Before we start, Let me explain to you the context on how I thought about this "trick". The rope implementation in SGI STL (from which GNU G++ borrows many extensions) provides many operations given on strings. The most important out of them would arguably be `substr`

(Splitting a substring into another rope) and `+`

(Merging two ropes into one, effectively "concatenating" the strings). There are more functions too, **but there is no function to reverse a substring.**

Now back to my side of the context. I was thinking about a way to solve this problem.

Given a string and $$$Q$$$ queries of the following kind, output the resulting string after all $$$Q$$$ queries have finished.

`l r`

: reverse the substring in the interval $$$[l,r]$$$.

(This problem appeared on the Croatian Programming Contest 2010, you can try to solve it here.)

Now some of you might know a clear solution already — to use a splay tree. While other BBSTs can work with this type of queries, the splay tree would be one of the most well known ones. However, I do not know how to implement splay trees, but I do know that the rope exists. After a few hours of thinking, I came up with this solution.

Let us manage a rope $$$R$$$ with the given string $$$S$$$ and the reversed string $$$S'$$$ concatenated. If we denote the original length of the string as $$$N$$$, the new length of the string in the rope would be $$$2N$$$.

For all closed intervals $$$[l,r]$$$ representing a substring $$$s$$$, given that $$$1 \leq l \leq r \leq N$$$, we can also find a interval $$$[l',r']$$$ representing the reversed substring $$$s'$$$ in the same rope. And as clearly you may see, this interval $$$[l',r']$$$ corresponds to $$$[2N+1-r,2N+1-l]$$$. Now we can split the rope into five intervals based on these intervals we have found.
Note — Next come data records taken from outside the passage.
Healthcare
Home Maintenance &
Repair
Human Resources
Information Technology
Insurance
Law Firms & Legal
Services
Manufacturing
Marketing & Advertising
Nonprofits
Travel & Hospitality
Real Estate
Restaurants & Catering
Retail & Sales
These five intervals I am speaking of are the two intervals we have (one from the query, one mirrored from that) and the three other intervals making up the rope. So the whole rope, represented by the five intervals, would be $$$[1,l)+[l,r]+(r,2N+1-r)+[2N+1-r,2N+1-l]+(2N+1-l,2N]$$$. Now we can swap the interval from the query with the mirrored interval. This new rope would be represented as $$$[1,l)+[2N+1-r,2N+1-l]+(r,2N+1-r)+[l,r]+(2N+1-l,2N]$$$, and would contain the new string and its mirrored one, concatenated. The time complexity for doing this operation would be $$$O(\log N)$$$, the same with the rope's time complexity.
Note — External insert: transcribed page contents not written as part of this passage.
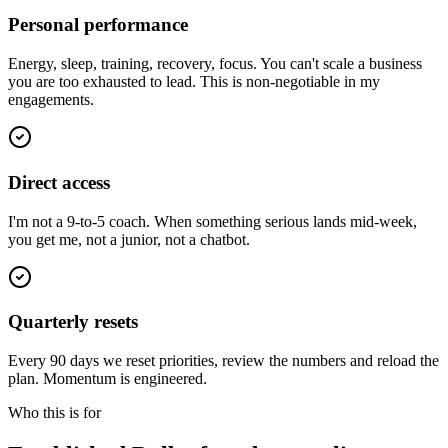
Personal performance
Energy, sleep, training, recovery, focus. You can't scale a business
you are too exhausted to lead. This is non-negotiable in my
engagements.
Direct access
I'm not a 9-to-5 coach. When something serious lands mid-week,
you get me, not a junior, not a chatbot.
Quarterly resets
Every 90 days we reset priorities, review the numbers and reload the
plan. Momentum is engineered.
Who this is for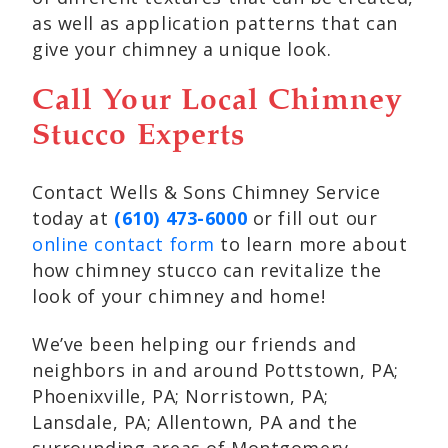
as well as application patterns that can
give your chimney a unique look.
Call Your Local Chimney
Stucco Experts
Contact Wells & Sons Chimney Service
today at
(610) 473-6000
or fill out our
online contact form
to learn more about
how chimney stucco can revitalize the
look of your chimney and home!
We’ve been helping our friends and
neighbors in and around Pottstown, PA;
Phoenixville, PA; Norristown, PA;
Lansdale, PA; Allentown, PA and the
Now for the output, we can save the result in a string and discard the latter half, as we do not need the reversed string now. The problem is solved.

The implementation of this solution is very simple, we can already use the functions given by the rope implementation (stated as "the most important" ones above). In my opinion, it is much simpler and easier to understand than implementing a splay tree. Last but not least, it also supports other operations possible on a rope (you can just mirror it on the reversed half as well). Thank you for reading, and as always, suggestions and questions are welcome.

On a side note, I am not claiming that I am the one to first come up with this solution (even though I may be), I am just amused with that such a solution exists. Before you downvote the post, please tell me the reason in the comments.

I think the SGI rope's constant factor is too large to make this useful under most contexts.

https://cses.fi/paste/5f59f9d91a30b1823efeda/

Here's my CSES submission for Cut and Paste which times out with a rope. Your trick requires way more cuts. I don't think it'll ever fit in the Substring Reversals time limits. Granted CSES is extremely strict on time limits, but still.